Désormais, la question n’est plus de savoir si Kingsbury gagnera, mais plutôt par quel écart il l’emportera. « On ne s’attend pas à ce qu’il finisse 4e, par exemple. Ce serait anormal. Il gagne, c’est normal. Il y a une Coupe du monde, et de facto, on sait que Mik sera là. »

Cette saison, le skieur de Deux-Montagnes trône toujours au sommet du classement général.

Moi-même, je ne prends pas la pleine mesure [de ce qui arrive]. Alors, j’imagine que c’est pareil pour les autres.

Mikaël Kingsbury

En terminant sa phrase, comme si la scène avait été dessinée par Martin Scorsese, Kingsbury s’est pointé devant Brassard en lui présentant le poing.

Le temps d’une collision de jointures et d’une salutation sincère et le champion était déjà interpellé par d’autres personnes.

« C’est incroyable », lance Brassard au sujet de la capacité de Kingsbury à gagner année après année depuis plus d’une décennie. « Il vient d’un milieu familial formidable axé sur l’épanouissement et non les résultats. C’est très rafraîchissant. Mik a skié toute sa vie parce qu’il aime ça. »

L’analyste va plus loin : « Je suis allé le voir après la course. Il avait une seule chose en tête et c’était d’aller voir la vidéo de ce que ses adversaires avaient fait. C’est sa raison de vivre et c’est impressionnant après 11 ans d’avoir encore cette passion. Je trouve ça phénoménal. »

C’est pour ça, croit-il, que « le ski acrobatique, c’est lui ».

Une relève intrigante

Après Erik Guay, le ski alpin canadien est passé à travers un léger creux de vague. Idem lorsque Alex Harvey a pris sa retraite du ski de fond. Il faudra s’attendre à la même chose lorsque Kingsbury tirera sa révérence. « C’est un cycle », aime rappeler Brassard.

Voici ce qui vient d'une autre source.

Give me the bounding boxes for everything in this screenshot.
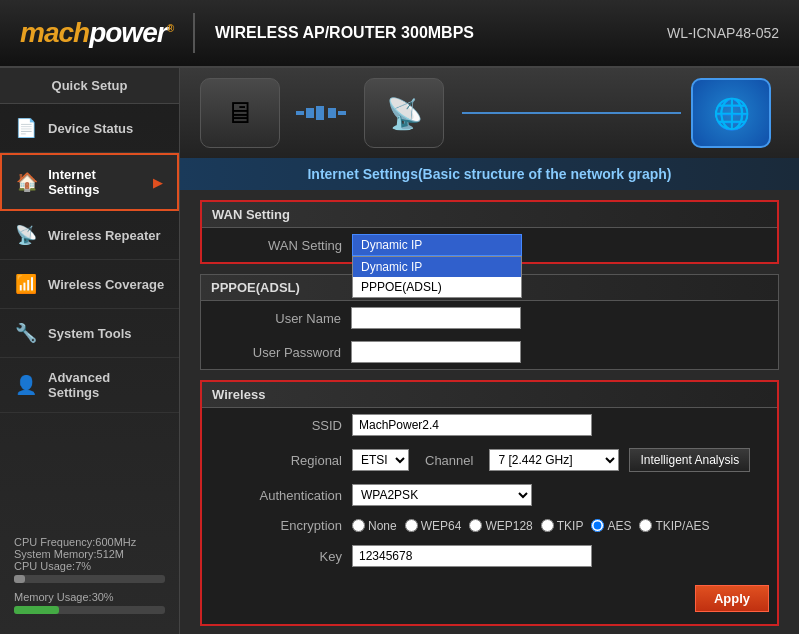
regional-channel-row: Regional ETSI FCC Channel 7 [2.442 GHz] … (202, 442, 777, 478)
step-line (462, 112, 681, 114)
key-input[interactable] (352, 545, 592, 567)
quick-setup-label: Quick Setup (52, 78, 128, 93)
content: 🖥 📡 🌐 Internet Settings(Basic structure … (180, 68, 799, 634)
enc-none-label[interactable]: None (352, 519, 397, 533)
header-title: WIRELESS AP/ROUTER 300MBPS (215, 24, 667, 42)
password-label: User Password (211, 345, 341, 360)
logo-area: machpower® (20, 17, 173, 49)
enc-aes-radio[interactable] (591, 519, 604, 532)
auth-label: Authentication (212, 488, 342, 503)
password-row: User Password (201, 335, 778, 369)
advanced-settings-label: Advanced Settings (48, 370, 165, 400)
regional-label: Regional (212, 453, 342, 468)
enc-wep64-radio[interactable] (405, 519, 418, 532)
sidebar-stats: CPU Frequency:600MHz System Memory:512M … (0, 524, 179, 634)
key-label: Key (212, 549, 342, 564)
enc-none-radio[interactable] (352, 519, 365, 532)
apply-button[interactable]: Apply (695, 585, 769, 612)
mem-bar-fill (14, 606, 59, 614)
enc-wep64-label[interactable]: WEP64 (405, 519, 462, 533)
sidebar-item-system-tools[interactable]: 🔧 System Tools (0, 309, 179, 358)
system-tools-label: System Tools (48, 326, 132, 341)
svg-rect-1 (306, 108, 314, 118)
svg-rect-0 (296, 111, 304, 115)
mem-bar-bg (14, 606, 165, 614)
section-title: Internet Settings(Basic structure of the… (180, 158, 799, 190)
svg-rect-4 (338, 111, 346, 115)
apply-row: Apply (202, 573, 777, 624)
svg-rect-3 (328, 108, 336, 118)
sidebar-item-device-status[interactable]: 📄 Device Status (0, 104, 179, 153)
username-row: User Name (201, 301, 778, 335)
wan-option-pppoe[interactable]: PPPOE(ADSL) (353, 277, 521, 297)
channel-label: Channel (425, 453, 473, 468)
step-icon-computer[interactable]: 🖥 (200, 78, 280, 148)
icon-row: 🖥 📡 🌐 (180, 68, 799, 158)
ssid-label: SSID (212, 418, 342, 433)
enc-wep128-radio[interactable] (469, 519, 482, 532)
device-status-label: Device Status (48, 121, 133, 136)
auth-select[interactable]: WPA2PSK WPA WEP (352, 484, 532, 506)
sidebar-item-wireless-coverage[interactable]: 📶 Wireless Coverage (0, 260, 179, 309)
header-divider (193, 13, 195, 53)
enc-tkip-radio[interactable] (541, 519, 554, 532)
sys-mem-label: System Memory:512M (14, 548, 165, 560)
wireless-section-title: Wireless (202, 382, 777, 408)
cpu-bar-fill (14, 575, 25, 583)
wireless-repeater-icon: 📡 (14, 223, 38, 247)
wireless-repeater-label: Wireless Repeater (48, 228, 161, 243)
sidebar: Quick Setup 📄 Device Status 🏠 Internet S… (0, 68, 180, 634)
device-status-icon: 📄 (14, 116, 38, 140)
wan-setting-row: WAN Setting Dynamic IP Dynamic IP PPPOE(… (202, 228, 777, 262)
ssid-input[interactable] (352, 414, 592, 436)
enc-tkipaes-label[interactable]: TKIP/AES (639, 519, 709, 533)
enc-tkip-text: TKIP (557, 519, 584, 533)
internet-settings-label: Internet Settings (48, 167, 143, 197)
sidebar-item-internet-settings[interactable]: 🏠 Internet Settings ▶ (0, 153, 179, 211)
wan-dropdown-selected[interactable]: Dynamic IP (352, 234, 522, 256)
internet-settings-icon: 🏠 (16, 170, 38, 194)
ssid-row: SSID (202, 408, 777, 442)
regional-select[interactable]: ETSI FCC (352, 449, 409, 471)
enc-aes-text: AES (607, 519, 631, 533)
logo-mach: mach (20, 17, 89, 48)
logo: machpower® (20, 17, 173, 49)
step-icon-router[interactable]: 📡 (364, 78, 444, 148)
wireless-box: Wireless SSID Regional ETSI FCC Channel … (200, 380, 779, 626)
logo-power: power (89, 17, 166, 48)
system-tools-icon: 🔧 (14, 321, 38, 345)
sidebar-item-wireless-repeater[interactable]: 📡 Wireless Repeater (0, 211, 179, 260)
key-row: Key (202, 539, 777, 573)
step-arrow-1 (296, 103, 356, 123)
header-model: WL-ICNAP48-052 (667, 25, 779, 41)
enc-label: Encryption (212, 518, 342, 533)
advanced-settings-icon: 👤 (14, 373, 38, 397)
cpu-freq-label: CPU Frequency:600MHz (14, 536, 165, 548)
expand-arrow-icon: ▶ (153, 175, 163, 190)
intelligent-analysis-button[interactable]: Intelligent Analysis (629, 448, 750, 472)
enc-tkip-label[interactable]: TKIP (541, 519, 584, 533)
cpu-usage-label: CPU Usage:7% (14, 560, 165, 572)
cpu-bar-bg (14, 575, 165, 583)
sidebar-item-quick-setup[interactable]: Quick Setup (0, 68, 179, 104)
password-input[interactable] (351, 341, 521, 363)
svg-rect-2 (316, 106, 324, 120)
enc-none-text: None (368, 519, 397, 533)
enc-aes-label[interactable]: AES (591, 519, 631, 533)
wireless-coverage-icon: 📶 (14, 272, 38, 296)
wan-option-dynamic[interactable]: Dynamic IP (353, 257, 521, 277)
username-label: User Name (211, 311, 341, 326)
wan-setting-box: WAN Setting WAN Setting Dynamic IP Dynam… (200, 200, 779, 264)
wan-dropdown-container: Dynamic IP Dynamic IP PPPOE(ADSL) (352, 234, 522, 256)
username-input[interactable] (351, 307, 521, 329)
sidebar-item-advanced-settings[interactable]: 👤 Advanced Settings (0, 358, 179, 413)
step-icon-globe[interactable]: 🌐 (691, 78, 771, 148)
form-area: WAN Setting WAN Setting Dynamic IP Dynam… (180, 190, 799, 634)
wan-section-title: WAN Setting (202, 202, 777, 228)
auth-row: Authentication WPA2PSK WPA WEP (202, 478, 777, 512)
enc-tkipaes-radio[interactable] (639, 519, 652, 532)
enc-wep64-text: WEP64 (421, 519, 462, 533)
enc-wep128-label[interactable]: WEP128 (469, 519, 532, 533)
header: machpower® WIRELESS AP/ROUTER 300MBPS WL… (0, 0, 799, 68)
channel-select[interactable]: 7 [2.442 GHz] 6 [2.437 GHz] (489, 449, 619, 471)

En ce moment, personne n’est à Kingsbury ce que ce dernier avait été pour Alexandre Bilodeau. C’est-à-dire un jeune prometteur prêt à prendre la relève et porter le flambeau bien haut.

PHOTO SEAN KILPATRICK, ARCHIVES LA PRESSE CANADIENNE

Mikaël Kingsbury en action à Val Saint-Côme vendredi dernier

Toutefois, les skieurs canadiens ont offert un spectacle de qualité lors de l’épreuve de vendredi. Contre toute attente, quatre skieurs et quatre skieuses ont atteint l’étape de la finale. Plusieurs pour la première fois de leur carrière.

« Louis-David Chalifoux, wow ! C’est un peu une révélation », lance Brassard, toujours en train d’achever son omelette. Le nom de Chalifoux est d’ailleurs revenu à plusieurs reprises au cours de l’entretien d’une trentaine de minutes.

« Je suis content pour Maia [Schwinghammer] aussi. Cette année, ça va super bien. Il s’agissait de voir si ça pouvait continuer de bien aller à la maison et ça a bien été. Cette année, elle a pris confiance en ses moyens. »

D’après Brassard, tous les sportifs ont le même objectif : « Apprendre comment gagner. »

Kingsbury maîtrise déjà cet art. Pour ses plus jeunes coéquipiers, ça prendra du temps et du soutien, mais « maintenant qu’ils franchissent cette étape, ils savent quoi faire et par où passer ».